Hello all, I need help to select rows from gene table, selecting only longest transcript when multiple are available. For each unique gene ID (gene), I need to extract the row with the longest transcript (length). I would like to keep the whole row because I need the ID of the protein and coordinates for further analysis. See below for a sample of my table, with data extracted from Ensembl BioMart. For example for ENSGACG00000000027.1 i would keep only this row with biggest length (3024) (ENSGACG00000000027.1 ENSGACP00000000041.1 scaffold_89 278309 290469 3024).
The whole table has about 60K lines so I could really appreciate some help sorting these. I have been trying to find this out but similar questions focus on processing fasta files.

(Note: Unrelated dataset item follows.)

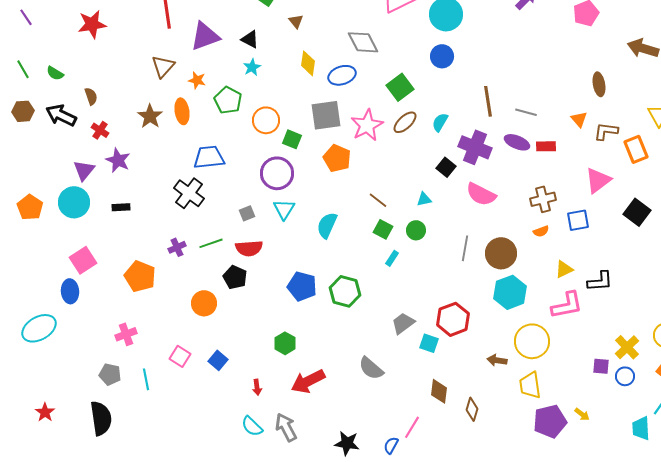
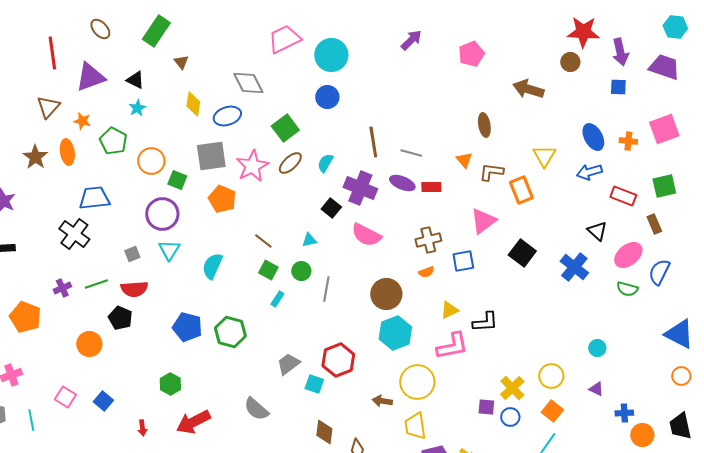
gray line: (465, 248) -> (326, 289), moved

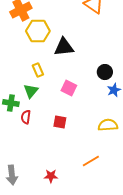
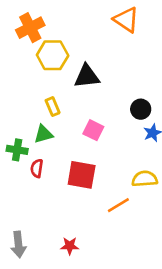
green triangle: (31, 91) -> (43, 134), turned 35
red square: (60, 122) -> (82, 175), size x1.6
orange line: (91, 161) -> (118, 205), moved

' gene protein chr start end length
ENSGACG00000000022.1 ENSGACP00000000030.1 scaffold_89 230109 238032 2415
ENSGACG00000000022.1 ENSGACP00000000031.1 scaffold_89 230109 238032 1284
ENSGACG00000000023.1 ENSGACP00000000032.1 scaffold_89 240752 246187 864
ENSGACG00000000024.1 ENSGACP00000000033.1 scaffold_89 263731 273624 3684
ENSGACG00000000025.1 ENSGACP00000000034.1 scaffold_89 275261 277377 780
ENSGACG00000000026.1 ENSGACP00000000035.1 scaffold_1045 508 2074 678
ENSGACG00000000026.1 ENSGACP00000000036.1 scaffold_1045 508 2074 810
ENSGACG00000000027.1 ENSGACP00000000037.1 scaffold_89 278309 290469 1289
ENSGACG00000000027.1 ENSGACP00000000038.1 scaffold_89 278309 290469 1305
ENSGACG00000000027.1 ENSGACP00000000041.1 scaffold_89 278309 290469 3024
is this what you are looking for?
Thanks that works well and very fast even for the big files. One question though. When I save the output in a file, like below, and open it in excel, the last column (new column after datamash), shows up as an extra row under each original row. This doesnt seem to be an issue when I grep rows or columns through the command line. But wondering if there's better way to save stdout. There was no info in the datamash help page about this
I checked the output on windows 10 with excel (office) 2019 home and student version and not able to reproduce the issue you are reporting. Open the file in an text editor and see if there are any issues. It would also help if you could post a screenshot.
Are you open to all programming languages/methods to get this? Are you after the longest in terms of cDNA length, protein length or genomic length (including introns)?
I m happy to try most programming solutions, preferable bash or R, but could also try python/perl if you have it. Would that work?
The principle with these kinds of selections is always the same. You sort this file by decreasing length (here that would be column 6), so longer entries rank higher, and then starting from top to bottom you only keep the unique gene names. Since the file is sorted by length you will for every gene (or whatever you select) pick up the longest per unique name. Please try something, this is great learning experience.